Risultato: sono nati
in tutto trenta piccoli, sani e in buona forma, con un successo del 24
per cento su tutti i tentativi, molto superiore a quello che si può
ottenere con la clonazione che, invece, funziona nell’uno-due per cento
dei casi.
«Questa prima fase dell’esperimento — ha spiegato Tony
Perry, embriologo e primo autore dello studio pubblicato su Nature
Communications — ci ha dimostrato che perché avvenga la fecondazione non
è indispensabile il classico ovocita. Adesso riproveremo non più con i
partenogenoti, ma con vere e proprie cellule della pelle».
Ecco
allora che, in un ipotetico esperimento di fecondazione in vitro per una
coppia gay, si dovrebbero usare gli spermatozoi di un partner, che già
contengono metà del suo patrimonio genetico, e le cellule cutanee
dell’altro partner, che però veicolano, all’interno del nucleo, il suo
Dna completo: sarà allora necessario dividerlo in due in modo da
ricostituire, nella cellula fecondata che darà origine all’embrione,
tutti e 46 i cromosomi (le unità che formano il Dna) delle cellule
somatiche dell’organismo.
Certo, per portare avanti una gravidanza
ci sarà sempre bisogno di un utero in affitto, ma il bambino avrà due
padri, anche geneticamente parlando.
Il nuovo scenario è
«fantasioso», come l’hanno definito gli stessi scienziati di Bath, e
perché si possa realizzare, in un futuro che comunque appare lontano,
andranno superati, oltre che ostacoli etici, anche difficoltà tecniche.
«Mi
sembra una metodica un po’ complicata — commenta Paolo Vezzoni
genetista del Cnr all’Istituto Humanitas di Milano —. È vero che da
cellule somatiche, come quelle della pelle, si sono già ottenute cellule
aploidi, cioè con metà del patrimonio genetico, gameti maschili e
femminili compresi.
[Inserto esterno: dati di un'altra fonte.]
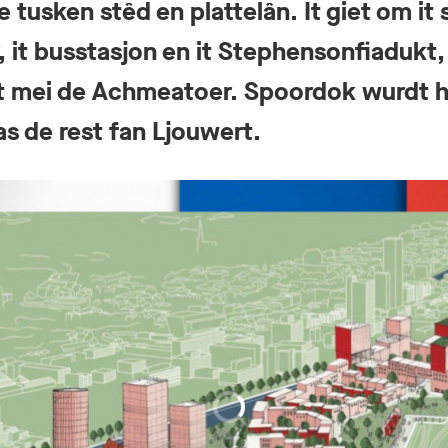
 tusken stêd en plattelân. It giet om it 
, it busstasjon en it Stephensonfiadukt, n
 mei de Achmeatoer. Spoordok wurdt he
s de rest fan Ljouwert.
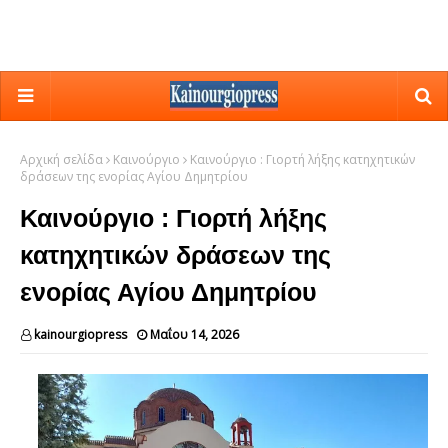
Αρχική σελίδα
Καινούργιο
Καινούργιο : Γιορτή λήξης κατηχητικών
δράσεων της ενορίας Αγίου Δημητρίου
Καινούργιο : Γιορτή λήξης
κατηχητικών δράσεων της
ενορίας Αγίου Δημητρίου
kainourgiopress
Μαΐου 14, 2026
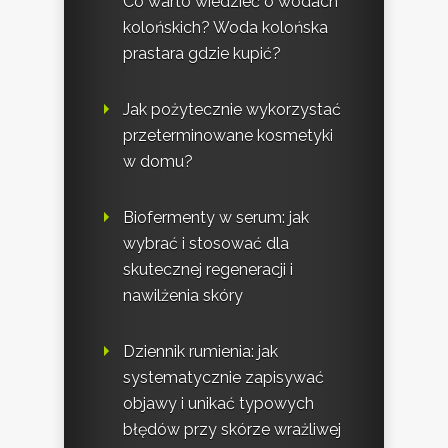
Co warto wiedzieć o wodach
kolońskich? Woda kolońska
prastara gdzie kupić?
Jak pożytecznie wykorzystać
przeterminowane kosmetyki
w domu?
Biofermenty w serum: jak
wybrać i stosować dla
skutecznej regeneracji i
nawilżenia skóry
Dziennik rumienia: jak
systematycznie zapisywać
objawy i unikać typowych
błędów przy skórze wrażliwej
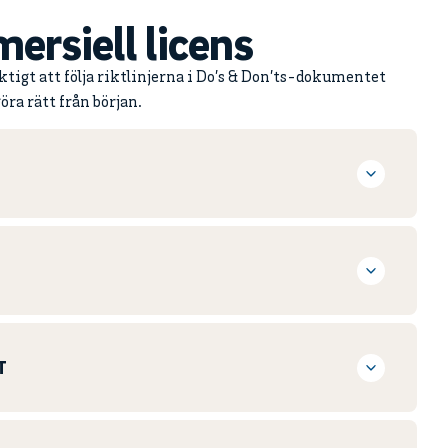
ersiell licens
tigt att följa riktlinjerna i Do’s & Don’ts-dokumentet
öra rätt från början.
T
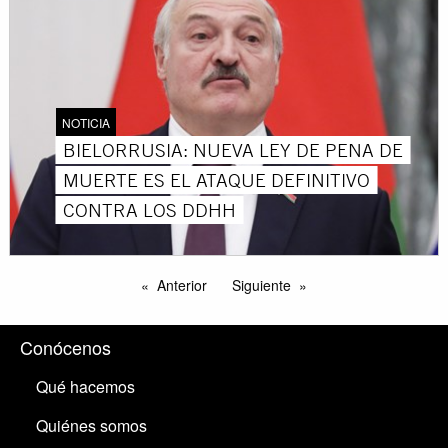
NOTICIA
BIELORRUSIA: NUEVA LEY DE PENA DE
MUERTE ES EL ATAQUE DEFINITIVO
CONTRA LOS DDHH
Anterior
Siguiente
Conócenos
Qué hacemos
Quiénes somos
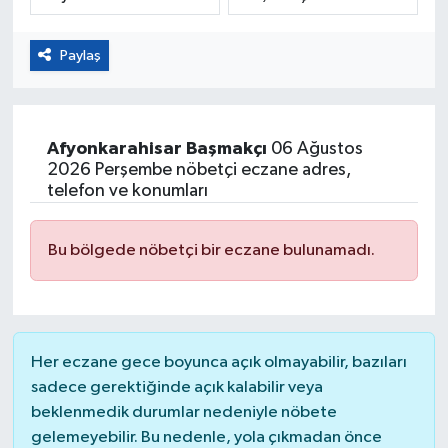
Eğitim
Paylaş
Sağlık
Magazin
Afyonkarahisar
Başmakçı
06 Ağustos
2026 Perşembe nöbetçi eczane adres,
Turizm
telefon ve konumları
Çevre
Bu bölgede nöbetçi bir eczane bulunamadı.
Kültür ve Sanat
Sivil Toplum
Her eczane gece boyunca açık olmayabilir, bazıları
sadece gerektiğinde açık kalabilir veya
Tarım
beklenmedik durumlar nedeniyle nöbete
gelemeyebilir. Bu nedenle, yola çıkmadan önce
Bilim ve Teknoloji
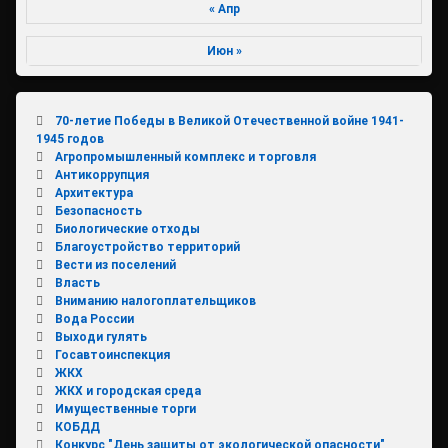
« Апр
Июн »
70-летие Победы в Великой Отечественной войне 1941-
1945 годов
Агропромышленный комплекс и торговля
Антикоррупция
Архитектура
Безопасность
Биологические отходы
Благоустройство территорий
Вести из поселений
Власть
Вниманию налогоплательщиков
Вода России
Выходи гулять
Госавтоинспекция
ЖКХ
ЖКХ и городская среда
Имущественные торги
КОБДД
Конкурс "День защиты от экологической опасности"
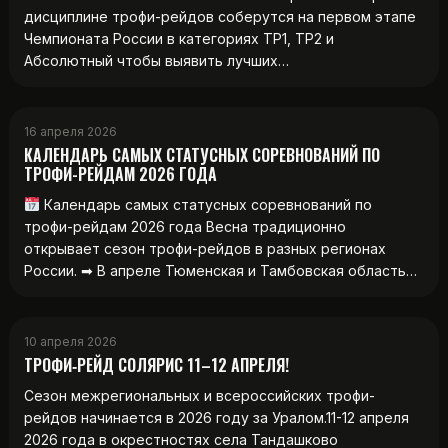
дисциплине трофи-рейдов соберутся на первом этапе
Чемпионата России в категориях ТР1, ТР2 и
Абсолютный чтобы выявить лучших…
16 апреля 2026
КАЛЕНДАРЬ САМЫХ СТАТУСНЫХ СОРЕВНОВАНИЙ ПО
ТРОФИ-РЕЙДАМ 2026 ГОДА
Календарь самых статусных соревнований по
трофи-рейдам 2026 года Весна традиционно
открывает сезон трофи-рейдов в разных регионах
России. ➡ В апреле Тюменская и Тамбовская область…
10 апреля 2026
ТРОФИ‑РЕЙД СОЛЯРИС 11–12 АПРЕЛЯ!
Сезон межрегиональных и всероссийских трофи-
рейдов начинается в 2026 году за Уралом.11-12 апреля
2026 года в окрестностях села Тандашково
E questi ultimi hanno anche dato origine alla
nascita di topi sani, ma il problema è quello della sicurezza: durante
queste procedure è facile che si verificano mutazioni del Dna».
Se,
però, la nuova tecnica dovesse funzionare, potrebbe permettere di avere
figli non solo ai gay, ma anche a donne con una fertilità compromessa
perché non hanno più le ovaie o perché hanno seguito certe chemioterapie
per la cura di tumori oppure a donne avanti con gli anni oppure in
menopausa precoce.
E perché no, pensano i veterinari, potrebbe essere sfruttata per salvare specie in via di estinzione.